Теперь Лэйбхвинн всё-таки обернулся, однако совсем не из страха за свою жизнь. Ему сделалось любопытно, кто ведёт себя подобным образом.

Воины Койрнов оказались почти мальчишками. У самого старшего из них, что обращался к шаману и направлял на него копьё, едва-едва начала расти жидкая бородка. Он глядел зло и был весьма уверен в себе: эта решимость передавалась товарищам. Хорошие задатки командира. Выйдет из мальчика толк, если не погибнет слишком рано.

— Назовись! — воин выразительно потряс копьём.

Собаки залаяли, опустив морды и изрыгая слюну, но шаман осадил их одним коротким жестом: псы отступили за его спину в молчании.

— Не грози оружием попусту. Ты не сможешь меня убить.

— Хочешь проверить?!

Лэйбхвинн сдвинул край накидки и распахнул рубаху, обнажив грудь. Мальчишки сразу заметили то, что шаман хотел показать. Их предводитель усмехнулся, но уже как-то не очень нагло. Напускной вышел смешок.

— Любой может наколоть такое.

— Конечно... Тогда ударь меня копьём, хоть прямо сюда: убедимся. Ну?..

Длинный наконечник, направленный в грудь Лэбхвинна, задрожал. Но ни сделать, ни ответить юный воин ничего не успел: послышались шелест кустов и треск сухих веток. Приближающийся человек не пытался скрываться.

— Опусти оружие, Блаан. Ты погибнешь, если ударишь его. Уверен: метка настоящая.

Это сказал мужчина могучий, с окладистой бородой, ещё не слишком старый. В хорошей кольчуге и при шлеме: юноши-то брони не имели. Разумеется, он носил клетчатый узор Койрнов. Насчёт метки этот воин всё понял правильно.

— Лэйбхвинн Нэйрн, верно?

— Ты не обознался.

— Меня зовут Града. Я арнвейд клана Койрн.

— Я слышал о Граде из Койрнов. Твоя голова дорого стоит в землях барона.

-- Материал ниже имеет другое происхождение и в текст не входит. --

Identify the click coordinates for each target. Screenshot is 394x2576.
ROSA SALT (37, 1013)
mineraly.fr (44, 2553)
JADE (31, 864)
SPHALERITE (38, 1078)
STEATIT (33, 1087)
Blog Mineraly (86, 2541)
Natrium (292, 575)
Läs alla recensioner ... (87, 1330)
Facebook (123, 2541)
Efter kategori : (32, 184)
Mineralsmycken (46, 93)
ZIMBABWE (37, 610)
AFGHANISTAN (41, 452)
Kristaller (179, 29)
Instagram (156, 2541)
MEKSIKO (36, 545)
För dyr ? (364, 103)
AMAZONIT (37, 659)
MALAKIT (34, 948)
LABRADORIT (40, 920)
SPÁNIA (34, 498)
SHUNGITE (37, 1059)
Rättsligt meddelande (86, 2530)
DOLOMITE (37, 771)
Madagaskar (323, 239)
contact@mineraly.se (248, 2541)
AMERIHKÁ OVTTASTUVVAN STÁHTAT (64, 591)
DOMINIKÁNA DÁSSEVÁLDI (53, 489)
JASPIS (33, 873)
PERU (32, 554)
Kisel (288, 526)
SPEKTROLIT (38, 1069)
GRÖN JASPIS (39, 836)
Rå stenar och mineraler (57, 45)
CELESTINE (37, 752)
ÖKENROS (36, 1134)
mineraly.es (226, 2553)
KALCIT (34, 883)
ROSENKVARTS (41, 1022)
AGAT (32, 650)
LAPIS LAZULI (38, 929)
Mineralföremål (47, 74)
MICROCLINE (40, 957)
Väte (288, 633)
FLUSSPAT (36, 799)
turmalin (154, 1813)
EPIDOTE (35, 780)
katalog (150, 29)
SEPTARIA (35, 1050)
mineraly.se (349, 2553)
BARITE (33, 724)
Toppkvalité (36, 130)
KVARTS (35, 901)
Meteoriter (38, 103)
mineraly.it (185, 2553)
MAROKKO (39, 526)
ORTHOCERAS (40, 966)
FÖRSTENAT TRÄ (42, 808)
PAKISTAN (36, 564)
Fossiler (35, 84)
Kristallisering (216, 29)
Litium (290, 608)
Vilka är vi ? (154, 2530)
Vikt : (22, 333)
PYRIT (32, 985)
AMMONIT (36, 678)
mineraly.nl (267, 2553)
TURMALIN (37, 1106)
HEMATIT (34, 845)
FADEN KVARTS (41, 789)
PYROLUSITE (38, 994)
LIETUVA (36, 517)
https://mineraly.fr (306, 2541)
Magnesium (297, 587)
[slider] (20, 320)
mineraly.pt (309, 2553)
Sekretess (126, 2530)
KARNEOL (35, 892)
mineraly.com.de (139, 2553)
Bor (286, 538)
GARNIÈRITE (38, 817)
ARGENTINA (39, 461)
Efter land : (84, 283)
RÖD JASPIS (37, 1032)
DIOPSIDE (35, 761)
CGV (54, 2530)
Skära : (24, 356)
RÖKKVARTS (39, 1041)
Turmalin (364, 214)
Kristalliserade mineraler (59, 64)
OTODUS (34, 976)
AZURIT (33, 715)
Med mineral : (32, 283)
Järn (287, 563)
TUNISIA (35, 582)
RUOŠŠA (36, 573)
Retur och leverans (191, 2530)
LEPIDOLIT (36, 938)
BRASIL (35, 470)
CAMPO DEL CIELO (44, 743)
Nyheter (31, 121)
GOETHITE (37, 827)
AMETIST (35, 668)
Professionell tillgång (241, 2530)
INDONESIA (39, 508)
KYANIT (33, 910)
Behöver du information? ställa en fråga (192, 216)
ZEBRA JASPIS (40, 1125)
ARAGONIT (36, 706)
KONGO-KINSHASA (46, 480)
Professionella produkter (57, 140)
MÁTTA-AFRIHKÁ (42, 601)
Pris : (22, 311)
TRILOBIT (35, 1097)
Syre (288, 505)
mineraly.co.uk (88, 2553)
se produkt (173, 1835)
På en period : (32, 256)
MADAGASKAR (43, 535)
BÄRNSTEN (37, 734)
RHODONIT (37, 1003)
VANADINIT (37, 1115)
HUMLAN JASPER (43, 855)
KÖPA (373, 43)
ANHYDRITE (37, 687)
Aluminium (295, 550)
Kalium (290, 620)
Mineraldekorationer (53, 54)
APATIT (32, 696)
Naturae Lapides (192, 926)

— За неё и в Орфхлэйте многие хорошо заплатят. Я тоже слышал о Лэйбхвинне из Нэйрнов. Слышал, что ты отмечен. Что ведьмы говорят с тобой.

— Это правда.

— Мои парни приносят извинения. Они не хотели оскорбить достойного человека. Однако тебе и правда не стоит ходить здесь. Видно, ты слишком занят общением с духами, чтобы знать о последних событиях. Нэйрнам на нашей земле сейчас не рады.

— Я закончу своё дело и уйду.

— У меня другое предложение. Время позднее. Ночью лес опасен даже для таких, как ты. А вражда с Нэйрнами не перевесит уважения к тому, кого отметил Ведьмин Круг. Будь моим гостем, Лэйбхвинн. Мы накормим, напоим и с удовольствием послушаем тебя.

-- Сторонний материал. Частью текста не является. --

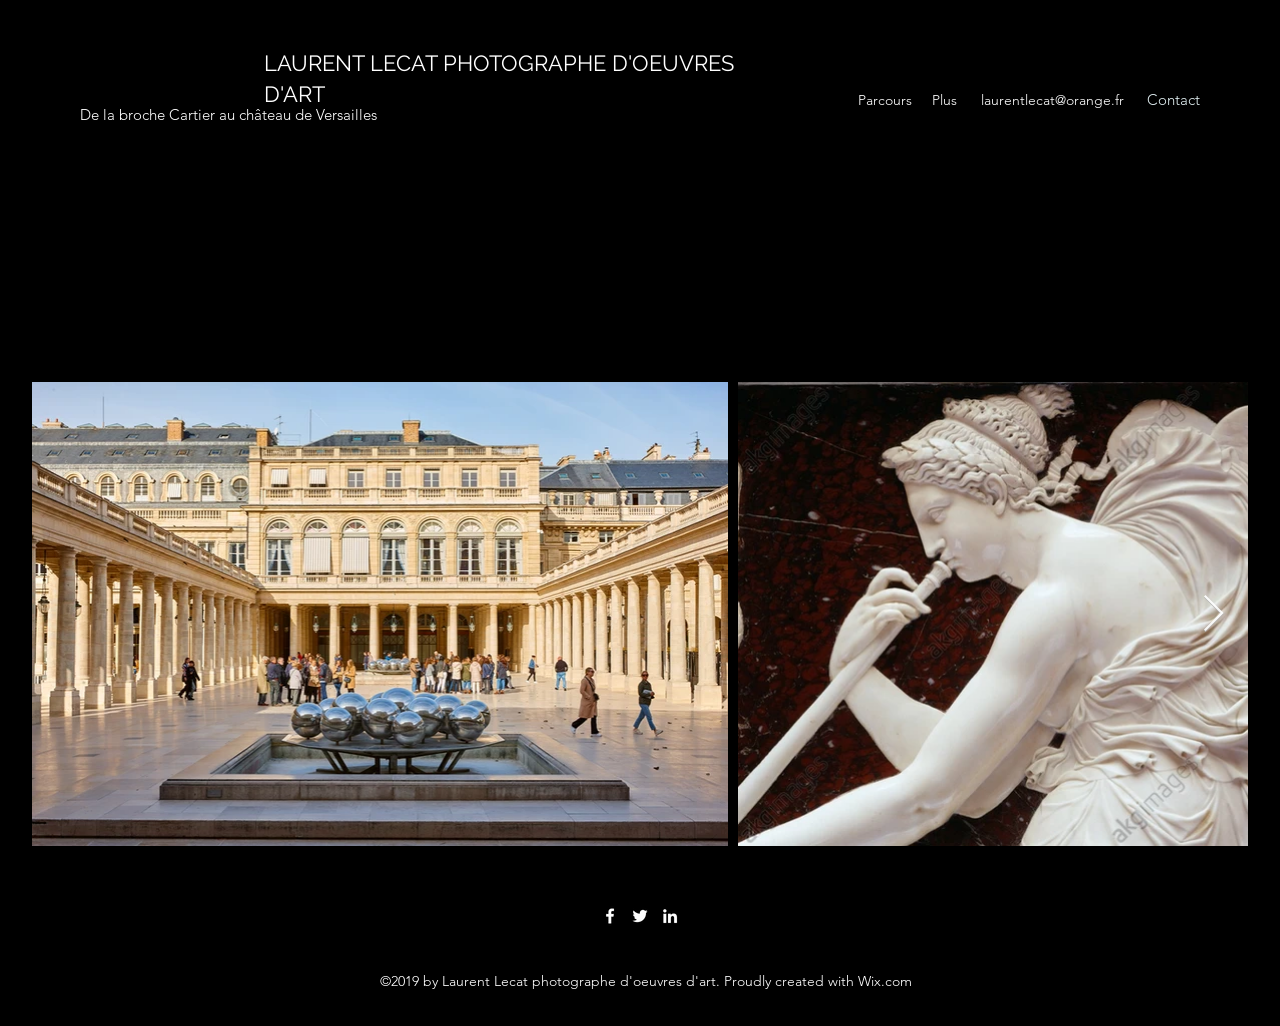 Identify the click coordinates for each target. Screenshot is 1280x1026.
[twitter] (640, 916)
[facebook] (610, 916)
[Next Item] (1213, 614)
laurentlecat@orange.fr (1052, 100)
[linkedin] (670, 916)
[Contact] (1173, 100)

Предложение было любопытным. Вражда между кланами — действительно вещь преходящая, а Лэйбхвинн сильно устал и не очень-то хотел идти обратно затемно. Годы, увы, брали своё. Шаман посмотрел в виноватые лица мальчишек. Те смущённо прятали оружие за спинами.

Ему было о чём рассказать юным Койрнам.

***

Теперь уж веселье пребывало в разгаре. Главный зал охотничьего домика был маловат для такой толпы — далеко не чертоги в королевском замке, но так даже лучше. Когда юноши уже не в меру решительны от вина, а девушки от него же раскрепощены, теснота за столом очень уместна. Перед глазами кронпринца всё уже порядком туманилось, голоса кругом сливались со струнной музыкой.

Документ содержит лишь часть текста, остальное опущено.